Als Grund für die Wende führte Fannie Mae am Dienstag vor allem die Erholung auf dem US-Häusermarkt an. Die Preise für Eigenheime haben angezogen und die Hausbesitzer zahlen ihre Kreditraten wieder zuverlässiger. Diese Entwicklung war bereits den privaten Banken zugute gekommen. „Wir gehen davon aus, dass wir auch in den kommenden Jahren starke Gewinne einfahren werden“, erklärte Firmenchef Timothy Mayopoulos in Washington. Für 2012 seien keine außerordentlichen Steuereffekte gebucht worden, die sich theoretisch auf bis zu 59 Milliarden Dollar belaufen könnten.

Fannie Mae und das Schwesterunternehmen Freddie Mac spielen bei der Stabilisierung des US-Häusermarkts eine entscheidende Rolle.
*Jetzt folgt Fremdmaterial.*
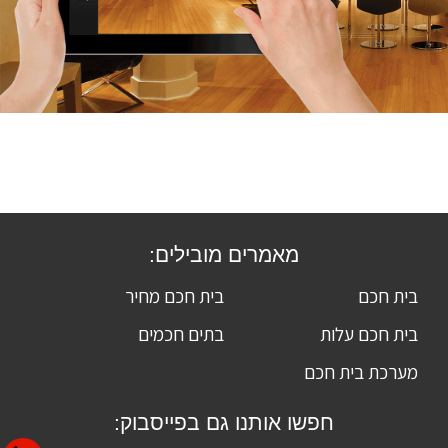
מאמרים מובילים:
בית חכם
בית חכם מחיר
בית חכם עלות
בתים חכמים
מערכת בית חכם
חפשו אותנו גם בפייסבוק:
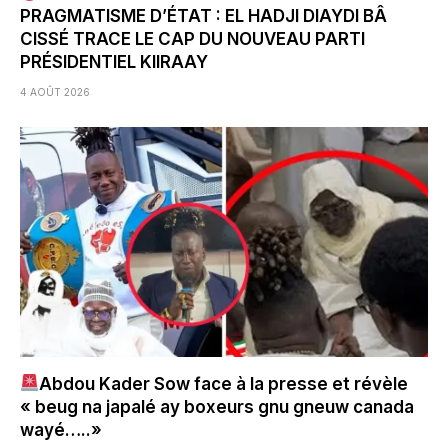
PRAGMATISME D’ÉTAT : EL HADJI DIAYDI BÂ
CISSÉ TRACE LE CAP DU NOUVEAU PARTI
PRÉSIDENTIEL KIIRAAY
4 AOÛT 2026
Abdou Kader Sow face à la presse et révèle
« beug na japalé ay boxeurs gnu gneuw canada
wayé…..»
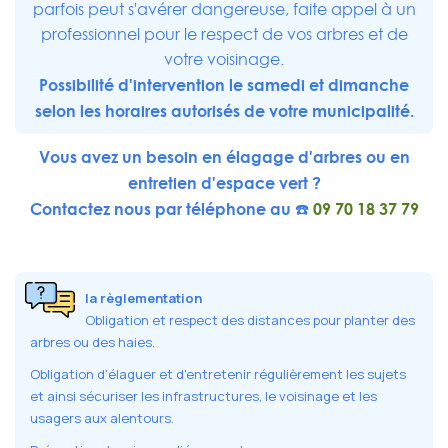
parfois peut s'avérer dangereuse, faite appel à un
professionnel pour le respect de vos arbres et de
votre voisinage.
Possibilité d'intervention le samedi et dimanche
selon les horaires autorisés de votre municipalité.
Vous avez un besoin en élagage d'arbres ou en
entretien d'espace vert ?
Contactez nous par téléphone au ☎️
09 70 18 37 79
la règlementation
Obligation et respect des distances pour planter des
arbres ou des haies.
Obligation d'élaguer et d'entretenir régulièrement les sujets
et ainsi sécuriser les infrastructures, le voisinage et les
usagers aux alentours.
Sie sichern indirekt den Großteil der Hypotheken im Land ab. Deshalb hatte die Regierung die beiden Baufinanzierer in den Turbulenzen des Krisenjahres 2008 aufgefangen. Auch dem kleineren Schwesterinstitut Freddie Mac geht es wieder besser. Dieser kam 2012 auf einen Rekordgewinn von elf Milliarden Dollar.

Ein Teil der Gewinne fließt nun nach Washington, um die Schuld zu tilgen. Langfristig ist angedacht, die staatliche Baufinanzierung auf neue Beine zu stellen.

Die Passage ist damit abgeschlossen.